Task prompt:
From the data below, tally each line that has "Другие" in it, then give that tally without comment.

Dataset entries:
____________
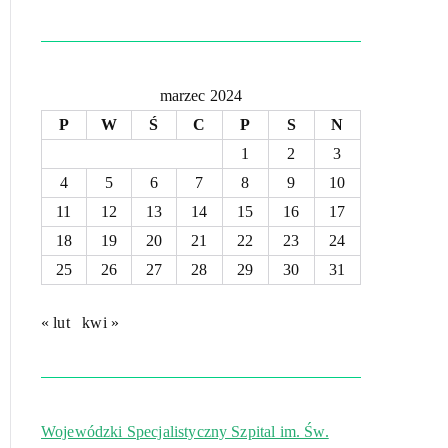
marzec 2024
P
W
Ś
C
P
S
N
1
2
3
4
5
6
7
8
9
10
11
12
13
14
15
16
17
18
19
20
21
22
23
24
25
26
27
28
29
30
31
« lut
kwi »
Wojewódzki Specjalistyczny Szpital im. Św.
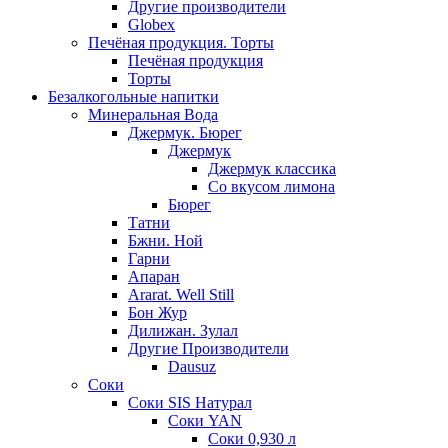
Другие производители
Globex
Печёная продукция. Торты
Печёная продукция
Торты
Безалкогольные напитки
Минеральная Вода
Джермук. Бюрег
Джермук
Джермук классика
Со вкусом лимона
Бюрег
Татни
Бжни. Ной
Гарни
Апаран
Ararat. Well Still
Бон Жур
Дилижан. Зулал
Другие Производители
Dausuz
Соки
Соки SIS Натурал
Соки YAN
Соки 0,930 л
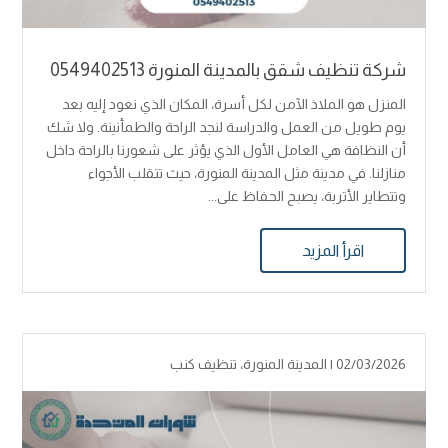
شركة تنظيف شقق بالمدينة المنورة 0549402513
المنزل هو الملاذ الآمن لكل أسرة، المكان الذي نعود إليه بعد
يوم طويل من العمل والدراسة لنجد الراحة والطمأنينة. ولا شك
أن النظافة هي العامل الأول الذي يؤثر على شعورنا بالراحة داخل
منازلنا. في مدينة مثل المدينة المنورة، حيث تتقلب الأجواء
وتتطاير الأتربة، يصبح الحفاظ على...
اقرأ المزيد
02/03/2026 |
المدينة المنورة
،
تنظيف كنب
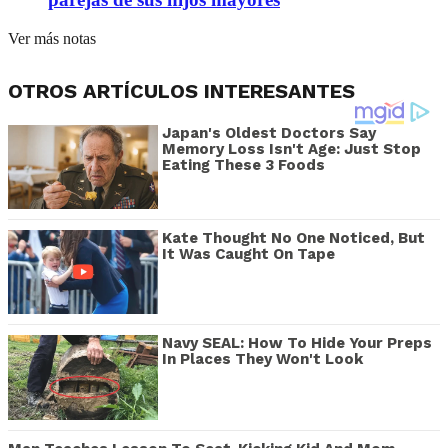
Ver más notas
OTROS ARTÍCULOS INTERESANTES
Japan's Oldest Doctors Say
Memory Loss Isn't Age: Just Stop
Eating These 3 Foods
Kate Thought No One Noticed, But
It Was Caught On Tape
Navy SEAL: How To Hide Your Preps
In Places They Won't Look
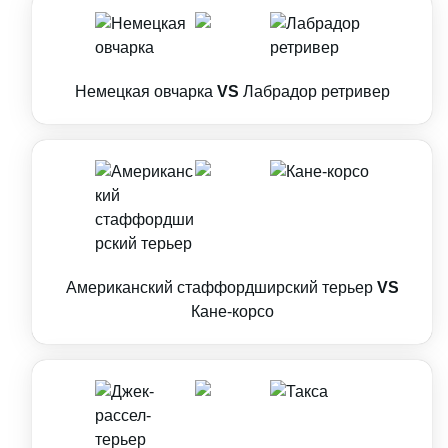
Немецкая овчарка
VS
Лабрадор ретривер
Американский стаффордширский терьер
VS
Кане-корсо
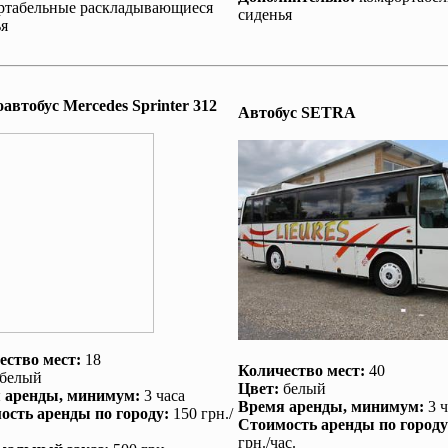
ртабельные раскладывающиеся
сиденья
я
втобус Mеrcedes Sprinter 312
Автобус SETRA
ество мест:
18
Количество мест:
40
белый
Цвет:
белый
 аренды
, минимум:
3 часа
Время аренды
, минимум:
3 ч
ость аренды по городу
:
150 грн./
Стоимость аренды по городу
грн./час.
____________
Response area:
2